Recuperative Systems Are an Alternative
An alternative method of heat recovery using thermal oxidation is the recuperative oxidizer. These use a natural gas burner to stabilize and intensify combustion of hydrocarbons, and with a heat exchanger, capture as much of the heat energy as possible after combustion. Recovered energy is then fed back into the process by preheating combustion air to reduce necessary fuel usage and to help assure high oxidation levels..
The heat exchanger preheats the incoming contaminated waste gas stream by recovering heat from the exiting clean waste gas stream. This is done using a shell-and-tube or a plate-type exchanger. In many cases, enough energy is recovered that a secondary heat exchanger can be used to deliver clean, heated air or gases back to another part of the plant.
Energy Reduction Strategies
Jeff Kudronowicz was a recent presenter at a Technology & Market Assessment Forum sponsored by the Energy Solutions Center. Kudronowicz is an Application Engineering Manager with Anguil Environmental Systems, a major manufacturer of thermal and catalytic oxidizer systems. He provided information on current regenerative thermal oxidizer technology, with an emphasis on energy reduction strategies. He pointed out that regenerative thermal oxidizers are often the most energy-efficient solution, with the lowest total emissions of greenhouse gases to the atmosphere.
Choosing the Right Media
He explained the importance of selecting the right heat exchange media for the oxidation zone in the device. Often the efficiency of a system can be significantly improved by choosing a better media material. The right selection depends on accurate gas characterization and the anticipated flow rate.
According to Kudronowicz, these systems can achieve 95% heat recovery from the process, along with high levels of destruction efficiency of the exhaust gases. They are widely used for chemical, pharmaceutical, wood finishing, metals, painting and printing processes. In his presentation, he pointed out the potential value of also using secondary heat recovery in the regenerative thermal oxidizer. This heat can then be used for a variety of purposes, including makeup air for process ovens, driers, boiler feedwater, or even to preheat air for electric power generation.

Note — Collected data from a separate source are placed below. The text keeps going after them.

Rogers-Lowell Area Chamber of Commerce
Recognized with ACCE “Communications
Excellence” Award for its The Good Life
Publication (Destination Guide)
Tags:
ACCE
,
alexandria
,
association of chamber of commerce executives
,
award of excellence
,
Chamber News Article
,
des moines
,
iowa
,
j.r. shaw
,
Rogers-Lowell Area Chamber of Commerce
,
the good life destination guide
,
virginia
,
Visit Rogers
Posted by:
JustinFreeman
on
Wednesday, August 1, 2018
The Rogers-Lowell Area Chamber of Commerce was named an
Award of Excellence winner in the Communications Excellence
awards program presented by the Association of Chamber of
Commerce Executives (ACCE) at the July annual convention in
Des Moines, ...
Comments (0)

Strategies for Optimization
Kudronowicz suggested that for highest VOC destruction efficiency and maximum thermal recovery, attention should be given to choosing the right type of oxidizer for the exhaust stream. For highest destruction efficiency with a regenerative system, Anguil offers a three-chamber oxidizer rather than the standard two-chamber design. This unit operates with a 90-second cycle for the chambers, with butterfly valves to redirect the flow to the next sequence. Because of the complexity and size of this system, it has a higher capital cost than a conventional two-chamber unit.

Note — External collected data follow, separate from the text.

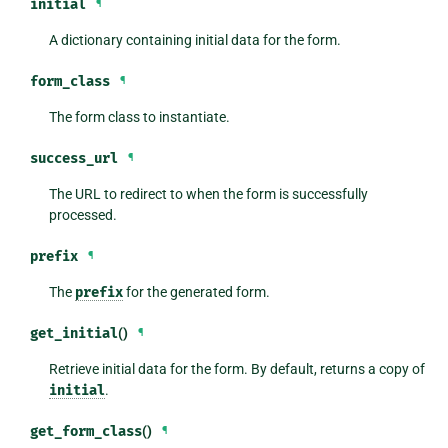
initial
¶
A dictionary containing initial data for the form.
form_class
¶
The form class to instantiate.
success_url
¶
The URL to redirect to when the form is successfully
processed.
prefix
¶
The
prefix
for the generated form.
get_initial
()
¶
Retrieve initial data for the form. By default, returns a copy of
initial
.
get_form_class
()
¶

Kudronowicz described several strategies for improving the efficiency of thermal oxidizers. For regenerative systems, upstream flow concentrators can improve systems with waste gas flows greater than 5,000 scfm and VOC concentrations less than 500 ppm. By concentrating the VOC level, the oxidizer can be smaller and operating costs can be reduced. In the regenerative oxidizer treatment area itself, high-efficiency ceramic media can be selected to increase treatment efficiency.

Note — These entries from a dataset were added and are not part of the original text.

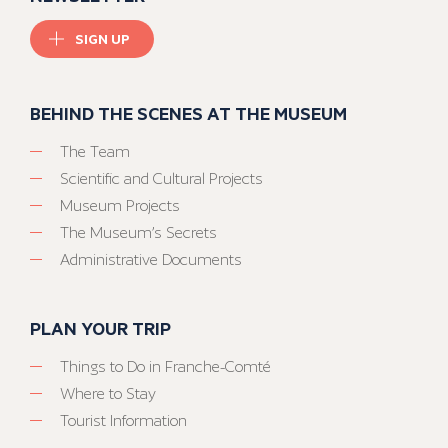
SIGN UP
BEHIND THE SCENES AT THE MUSEUM
The Team
Scientific and Cultural Projects
Museum Projects
The Museum’s Secrets
Administrative Documents
PLAN YOUR TRIP
Things to Do in Franche-Comté
Where to Stay
Tourist Information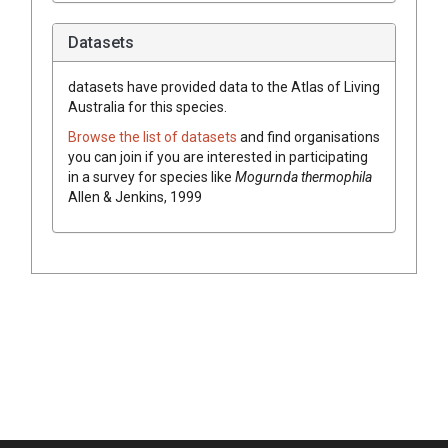
Datasets
datasets have
provided data to the Atlas of Living
Australia for this species.
Browse the list of datasets
and find organisations
you can join if you are interested in participating
in a survey for species like
Mogurnda thermophila
Allen & Jenkins, 1999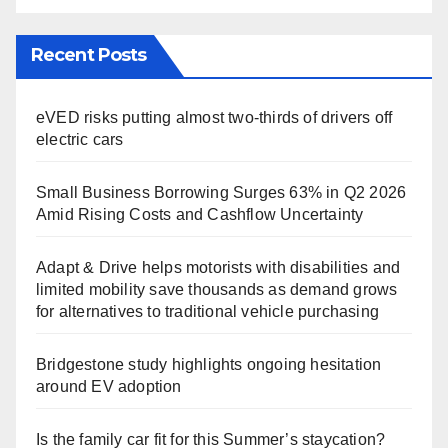
Recent Posts
eVED risks putting almost two-thirds of drivers off
electric cars
Small Business Borrowing Surges 63% in Q2 2026
Amid Rising Costs and Cashflow Uncertainty
Adapt & Drive helps motorists with disabilities and
limited mobility save thousands as demand grows
for alternatives to traditional vehicle purchasing
Bridgestone study highlights ongoing hesitation
around EV adoption
Is the family car fit for this Summer’s staycation?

With recuperative oxidizers, thermal efficiency can be improved by replacing existing shell-and-tube heat exchangers with deeper coil designs for more complete heat recovery. Recovered heat can be used for a variety of in-plant uses including makeup air heaters, boiler economizers, and process heating.
Monitor Unit Performance
Kudronowicz emphasized the importance of knowing and tracking thermal performance of the oxidizers, and regularly evaluating the analysis of the gases being treated to assure optimum destruction. A thermal or thermal-catalytic oxidizer is a necessary device for many industries. Regular reevaluation of performance is essential to achieving regulatory compliance, maximum energy recovery and overall efficiency.